La funzionalità della rete viaria è stata sistematicamente trascurata per amore dei costruttori di speculazioni edilizie e padroni assoluti della città. L’esempio del Programmi di recupero urbano è emblematico di una politica piegata agli interessi dei costruttori: contemporaneamente alla loro approvazione è stata artatamente fatta riemergere la necessità dell’espulsione dei rom da Scordovillo in modo da consentire agli stessi costruttori di realizzare il plus valore determinato dalla centralità delle aree rese edificabili dai Pru. Per capire il meccanismo perverso, basta scorrere le pagine dei giornali locali. A questo proposito non è di significato politico secondario la trappola in cui è caduta la locale Procura della Repubblica con l’avvio del trasferimento delle famiglie rom da Scordovillo, disseminando pericolosamente, a danno della stragrande maggioranza dei cittadini, un grave problema sociale.

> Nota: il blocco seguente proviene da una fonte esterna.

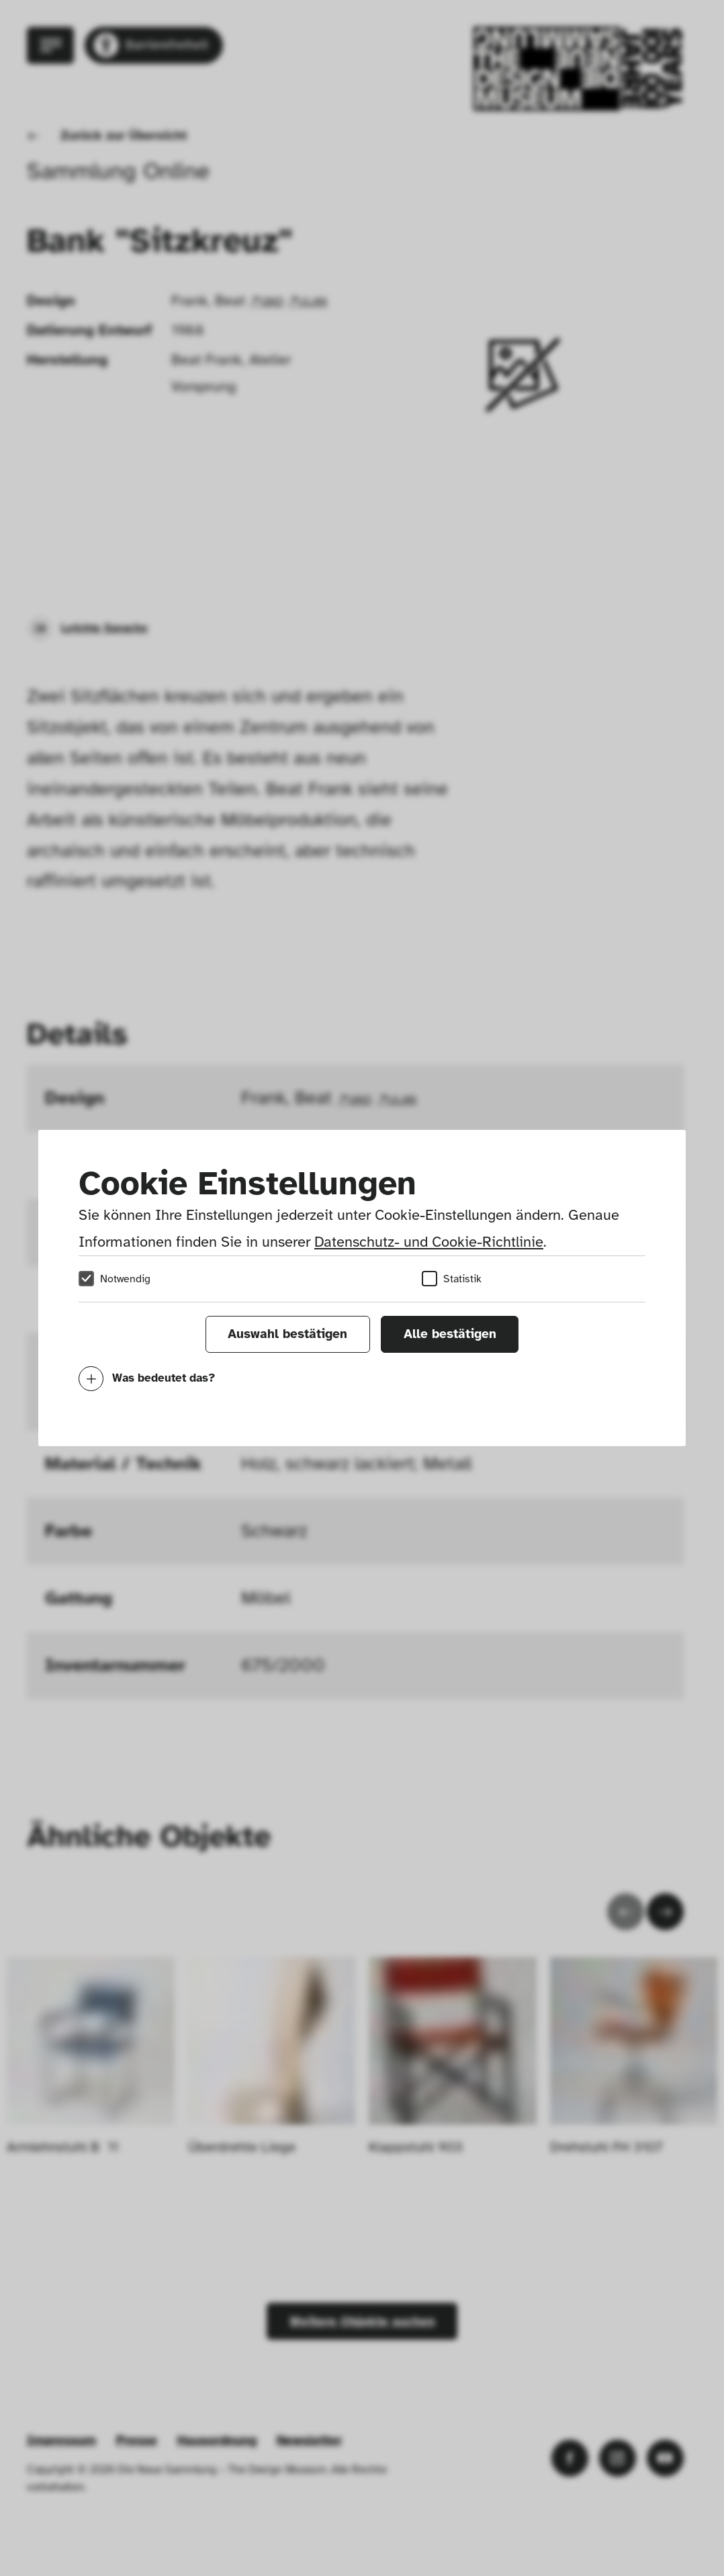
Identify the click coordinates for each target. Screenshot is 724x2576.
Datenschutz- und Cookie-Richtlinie (428, 1242)
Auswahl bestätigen (287, 1334)
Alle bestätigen (450, 1334)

Sarebbe utile interrogarsi sul perché si favoriscano questi programmi speculativi di imprese chiaramente collegate con il consolidato sistema mafioso locale (qualcuno, magistratura compresa, dovrebbe spiegare come mai alcune imprese edili non sono “toccate”, ma soltanto “pizzicate” dalla mafia). Basterebbe questo per misurare il livello di mafiosità di questa città. Le tante bombe che hanno fatto rumore a Lamezia e fatto saltare saracinesche di negozi parlano chiaro. Gli imprenditori dell’edilizia, che hanno incontrato i favori di amministratori e politici di ultima generazione, non hanno subito nemmeno un graffio. La Procura della Repubblica può dire ai cittadini se ha mai trovato le mani di qualcuno nel sacco della città? Lamezia è una città santa grazie alle numerose manifestazioni antimafia? O forse Lamezia è santissima perché i soli mafiosi noti alle indagini di polizia sono soltanto ex conduttori di greggi di cui sono da tempo piene le cronache di vicinato, mentre chi ha realmente le mani sulla città – gli “intoccabili” cui si riferiva Angela Napoli – prospera indisturbato?